Ingredients
The following ingredients have 4 Servings
- 3 cups almond flour
- 2 eggs (room temperature)
- 2 tsp vanilla extract
- 1/3 cup coconut sugar
- 1/3 cup coconut oil (melted, room temperature)
- 2 tbsp coconut oil (melted, room temperature)
- 1 tsp baking soda
- 1/2 tsp salt
- 1/3 cup chocolate chips (dairy free)
Instruction
- Preheat the oven to 350 F. Prepare a baking sheet with parchment paper.
- In a standing mixture, add the sugar, eggs and vanilla. Mixture until smooth.
- In a separate bowl, mix together the almond flour, baking soda and salt.
- Add half the dry mixture to the wet mixture then add the 2 tbsp of coconut oil and mix to combine
- Add the remaining 1/3 cup of coconut oil and dry mixture to the batter and mix. Next fold in the chocolate chips.
- Place the batter in the refrigerator 15 minutes to set. This prevents the cookies from spreading too much.
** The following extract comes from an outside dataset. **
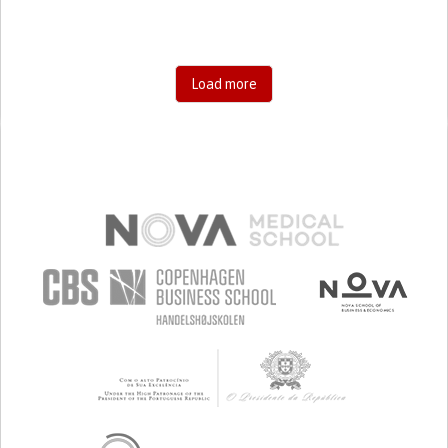
Load more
- Remove the batter from the refrigerator then use a medium ice cream scoop, to scoop the batter. Roll the batter into a ball using your hands and place on the prepared baking sheet.
- Bake at 350 F 12-13 minutes or until the edges are slightly browned. Remove from the oven and immediately transfer to a wire baking rack to cool.
- Serve immediately or store leftovers in the refrigerator.